La nouvelle méthode historique, si précise, si documentée, la mise au jour, depuis une quarantaine d’années, de tant de papiers qui dormaient sous la poudre des vieilles armoires, ont éveillé dans les esprits, à l’égard des personnes célèbres, une curiosité plus intense, plus aiguë que par le passé. On ne se contente plus, comme le faisaient nos pères, de connaître leurs œuvres ou leurs actions publiques, avec quelques notions sommaires sur les faits marquans de leur vie et un vague aperçu de leur physionomie morale ; mais on se plaît à pénétrer dans leur intimité, à scruter les replis mystérieux de leurs âmes, à surprendre les secrets de leurs faiblesses, de leurs passions cachées, à rechercher aussi quels furent leur filiation, leur entourage, le train de leur existence journalière. Cette minutieuse investigation, tout indiscrète qu’elle puisse paraître, n’est peut-être pas aussi vaine qu’on l’a voulu prétendre.
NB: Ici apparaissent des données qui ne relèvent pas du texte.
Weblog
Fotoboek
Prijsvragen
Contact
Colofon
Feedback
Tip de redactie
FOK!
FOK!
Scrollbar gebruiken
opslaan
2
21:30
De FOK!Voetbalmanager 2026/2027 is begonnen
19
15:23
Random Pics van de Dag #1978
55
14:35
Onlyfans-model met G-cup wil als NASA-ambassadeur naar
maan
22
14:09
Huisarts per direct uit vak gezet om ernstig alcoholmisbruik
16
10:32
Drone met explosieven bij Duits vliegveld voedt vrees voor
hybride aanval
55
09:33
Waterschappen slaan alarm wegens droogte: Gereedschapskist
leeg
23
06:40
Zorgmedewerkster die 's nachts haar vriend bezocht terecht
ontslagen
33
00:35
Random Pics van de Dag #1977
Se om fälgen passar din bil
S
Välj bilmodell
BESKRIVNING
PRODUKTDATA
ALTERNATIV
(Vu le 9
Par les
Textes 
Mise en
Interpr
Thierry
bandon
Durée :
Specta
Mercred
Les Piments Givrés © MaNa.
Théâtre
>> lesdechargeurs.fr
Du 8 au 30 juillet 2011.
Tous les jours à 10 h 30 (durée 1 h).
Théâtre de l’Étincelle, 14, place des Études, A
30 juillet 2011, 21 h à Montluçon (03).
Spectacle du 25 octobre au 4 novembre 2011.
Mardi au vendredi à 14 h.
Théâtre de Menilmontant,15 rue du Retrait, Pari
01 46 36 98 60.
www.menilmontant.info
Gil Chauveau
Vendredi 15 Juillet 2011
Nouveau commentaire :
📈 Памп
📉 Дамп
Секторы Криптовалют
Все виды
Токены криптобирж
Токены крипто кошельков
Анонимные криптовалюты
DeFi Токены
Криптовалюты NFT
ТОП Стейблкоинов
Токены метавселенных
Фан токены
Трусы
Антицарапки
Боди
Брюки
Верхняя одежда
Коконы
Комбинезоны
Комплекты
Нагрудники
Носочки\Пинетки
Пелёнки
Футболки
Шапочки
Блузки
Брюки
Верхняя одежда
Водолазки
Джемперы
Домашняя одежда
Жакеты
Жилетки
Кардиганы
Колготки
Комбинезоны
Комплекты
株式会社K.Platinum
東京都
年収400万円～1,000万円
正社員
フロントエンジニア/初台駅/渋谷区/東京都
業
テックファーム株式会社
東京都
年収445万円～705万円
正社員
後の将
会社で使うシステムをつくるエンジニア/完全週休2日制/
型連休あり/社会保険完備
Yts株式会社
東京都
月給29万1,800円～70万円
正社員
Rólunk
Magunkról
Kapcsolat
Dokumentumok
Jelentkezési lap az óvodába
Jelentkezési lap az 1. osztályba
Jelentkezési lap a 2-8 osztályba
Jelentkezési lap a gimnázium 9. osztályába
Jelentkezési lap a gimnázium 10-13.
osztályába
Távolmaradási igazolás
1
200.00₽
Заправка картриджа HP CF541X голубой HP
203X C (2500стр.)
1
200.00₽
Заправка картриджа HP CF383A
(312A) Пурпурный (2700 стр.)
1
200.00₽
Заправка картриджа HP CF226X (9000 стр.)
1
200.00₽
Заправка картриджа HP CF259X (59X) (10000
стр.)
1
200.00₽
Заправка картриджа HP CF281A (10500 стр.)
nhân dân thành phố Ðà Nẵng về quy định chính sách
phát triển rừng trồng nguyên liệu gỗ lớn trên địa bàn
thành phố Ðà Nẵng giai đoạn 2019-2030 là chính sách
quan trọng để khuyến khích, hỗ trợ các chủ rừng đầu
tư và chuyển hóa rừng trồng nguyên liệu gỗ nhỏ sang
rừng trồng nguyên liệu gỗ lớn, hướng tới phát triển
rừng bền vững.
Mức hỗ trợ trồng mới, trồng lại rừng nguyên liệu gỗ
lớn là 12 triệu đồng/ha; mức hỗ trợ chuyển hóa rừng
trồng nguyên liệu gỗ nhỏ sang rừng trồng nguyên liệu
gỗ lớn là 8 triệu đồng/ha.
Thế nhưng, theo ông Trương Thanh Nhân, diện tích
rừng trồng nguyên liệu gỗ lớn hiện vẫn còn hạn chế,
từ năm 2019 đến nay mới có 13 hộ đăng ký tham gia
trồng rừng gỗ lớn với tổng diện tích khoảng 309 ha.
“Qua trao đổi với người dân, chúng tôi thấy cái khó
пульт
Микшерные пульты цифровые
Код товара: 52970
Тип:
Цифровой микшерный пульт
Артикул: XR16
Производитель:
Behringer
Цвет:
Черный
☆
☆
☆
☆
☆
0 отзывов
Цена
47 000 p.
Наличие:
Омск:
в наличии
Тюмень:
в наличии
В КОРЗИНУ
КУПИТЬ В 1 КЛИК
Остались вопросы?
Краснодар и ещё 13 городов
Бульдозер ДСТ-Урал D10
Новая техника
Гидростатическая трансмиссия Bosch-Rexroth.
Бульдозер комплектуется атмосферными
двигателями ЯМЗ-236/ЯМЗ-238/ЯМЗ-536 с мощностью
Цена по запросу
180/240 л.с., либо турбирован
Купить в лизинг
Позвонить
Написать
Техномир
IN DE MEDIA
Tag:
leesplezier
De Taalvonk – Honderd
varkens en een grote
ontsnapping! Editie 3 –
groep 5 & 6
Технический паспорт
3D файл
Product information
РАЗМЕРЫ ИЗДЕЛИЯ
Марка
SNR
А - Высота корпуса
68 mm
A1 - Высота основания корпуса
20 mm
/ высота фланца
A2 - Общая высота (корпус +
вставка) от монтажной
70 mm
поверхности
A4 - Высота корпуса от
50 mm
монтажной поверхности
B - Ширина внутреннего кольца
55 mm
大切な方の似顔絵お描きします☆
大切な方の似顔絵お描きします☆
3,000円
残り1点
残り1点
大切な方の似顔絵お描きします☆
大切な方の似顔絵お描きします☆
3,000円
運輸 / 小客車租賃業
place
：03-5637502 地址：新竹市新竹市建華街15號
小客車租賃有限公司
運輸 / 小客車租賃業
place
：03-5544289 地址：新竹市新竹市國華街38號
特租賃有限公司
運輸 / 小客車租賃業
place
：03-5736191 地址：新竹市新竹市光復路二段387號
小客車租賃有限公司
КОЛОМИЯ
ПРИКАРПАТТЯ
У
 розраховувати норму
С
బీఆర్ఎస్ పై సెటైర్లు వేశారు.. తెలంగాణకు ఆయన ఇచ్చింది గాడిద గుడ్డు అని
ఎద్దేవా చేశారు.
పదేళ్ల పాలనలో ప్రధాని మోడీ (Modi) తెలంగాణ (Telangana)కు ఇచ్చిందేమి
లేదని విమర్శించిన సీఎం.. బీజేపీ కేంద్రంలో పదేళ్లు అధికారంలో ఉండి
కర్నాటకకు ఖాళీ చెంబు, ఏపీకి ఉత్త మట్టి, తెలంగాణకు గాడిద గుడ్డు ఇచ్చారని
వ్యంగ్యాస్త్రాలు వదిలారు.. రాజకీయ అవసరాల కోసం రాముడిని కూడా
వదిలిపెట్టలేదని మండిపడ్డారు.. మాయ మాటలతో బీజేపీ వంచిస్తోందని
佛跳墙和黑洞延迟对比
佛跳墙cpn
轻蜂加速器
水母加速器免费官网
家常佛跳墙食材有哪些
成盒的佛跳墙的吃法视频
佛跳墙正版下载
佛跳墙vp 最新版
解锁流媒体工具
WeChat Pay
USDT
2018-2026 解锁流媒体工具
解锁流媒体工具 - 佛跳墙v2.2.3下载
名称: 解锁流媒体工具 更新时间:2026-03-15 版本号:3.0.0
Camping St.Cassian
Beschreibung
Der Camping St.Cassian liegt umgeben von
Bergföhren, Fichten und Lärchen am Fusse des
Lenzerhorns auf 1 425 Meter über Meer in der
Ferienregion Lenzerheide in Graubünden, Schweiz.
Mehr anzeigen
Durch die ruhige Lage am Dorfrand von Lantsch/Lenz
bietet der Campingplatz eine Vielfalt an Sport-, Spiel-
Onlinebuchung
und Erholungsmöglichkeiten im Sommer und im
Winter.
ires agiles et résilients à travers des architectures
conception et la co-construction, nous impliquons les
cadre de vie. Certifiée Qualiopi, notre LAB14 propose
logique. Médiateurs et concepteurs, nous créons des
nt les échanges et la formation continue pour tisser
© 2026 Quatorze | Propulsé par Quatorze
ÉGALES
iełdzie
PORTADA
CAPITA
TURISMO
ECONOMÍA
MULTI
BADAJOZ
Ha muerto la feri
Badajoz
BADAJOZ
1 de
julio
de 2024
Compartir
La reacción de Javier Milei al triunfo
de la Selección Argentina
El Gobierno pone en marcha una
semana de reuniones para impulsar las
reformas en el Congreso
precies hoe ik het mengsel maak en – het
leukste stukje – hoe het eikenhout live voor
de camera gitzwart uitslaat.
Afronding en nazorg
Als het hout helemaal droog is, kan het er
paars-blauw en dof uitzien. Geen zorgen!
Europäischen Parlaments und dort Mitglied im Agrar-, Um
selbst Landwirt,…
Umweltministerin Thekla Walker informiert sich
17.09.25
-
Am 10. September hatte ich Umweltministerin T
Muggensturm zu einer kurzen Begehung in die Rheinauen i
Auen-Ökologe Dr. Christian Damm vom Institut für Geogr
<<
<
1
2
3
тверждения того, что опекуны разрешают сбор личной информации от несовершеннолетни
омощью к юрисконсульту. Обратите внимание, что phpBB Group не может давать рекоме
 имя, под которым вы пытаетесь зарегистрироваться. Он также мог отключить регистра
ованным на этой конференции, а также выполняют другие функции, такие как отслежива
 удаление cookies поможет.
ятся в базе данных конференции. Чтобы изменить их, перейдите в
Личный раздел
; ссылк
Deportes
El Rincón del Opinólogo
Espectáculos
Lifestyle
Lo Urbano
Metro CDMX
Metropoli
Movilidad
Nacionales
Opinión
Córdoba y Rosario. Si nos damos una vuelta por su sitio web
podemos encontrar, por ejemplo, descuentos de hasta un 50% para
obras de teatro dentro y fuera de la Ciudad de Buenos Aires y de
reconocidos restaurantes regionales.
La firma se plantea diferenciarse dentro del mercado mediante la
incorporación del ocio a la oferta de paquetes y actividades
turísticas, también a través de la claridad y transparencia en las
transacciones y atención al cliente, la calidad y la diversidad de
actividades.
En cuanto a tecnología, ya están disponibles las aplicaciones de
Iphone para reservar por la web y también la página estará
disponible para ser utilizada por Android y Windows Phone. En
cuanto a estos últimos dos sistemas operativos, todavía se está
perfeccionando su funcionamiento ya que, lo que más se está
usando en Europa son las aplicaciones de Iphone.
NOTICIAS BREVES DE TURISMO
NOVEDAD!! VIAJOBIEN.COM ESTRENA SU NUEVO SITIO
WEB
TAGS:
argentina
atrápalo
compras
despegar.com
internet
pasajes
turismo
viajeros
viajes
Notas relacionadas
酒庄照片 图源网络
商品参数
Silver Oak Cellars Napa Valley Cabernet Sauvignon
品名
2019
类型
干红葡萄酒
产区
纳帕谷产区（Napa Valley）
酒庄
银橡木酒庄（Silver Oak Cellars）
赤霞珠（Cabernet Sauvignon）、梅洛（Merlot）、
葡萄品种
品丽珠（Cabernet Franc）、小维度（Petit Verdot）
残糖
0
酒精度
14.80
La destinée des hommes ne s’explique-t-elle pas fréquemment par leur origine, par leur éducation, par le milieu où s’est écoulée leur jeunesse ? Et n’y a-t-il pas chance de mieux comprendre et connaître les gens, quand on les voit agir et se mouvoir au naturel et sans apprêts, dans le déshabillé de leur vie familière, que si l’on se restreint à les considérer dans une attitude de commande, et sous les vêtemens de parade que leur ont imposés les nécessités de la scène ?

  1. Documens inédits tirés des Archives départementales de la Drôme, des Archives municipales de Roanne et des Archives nationales.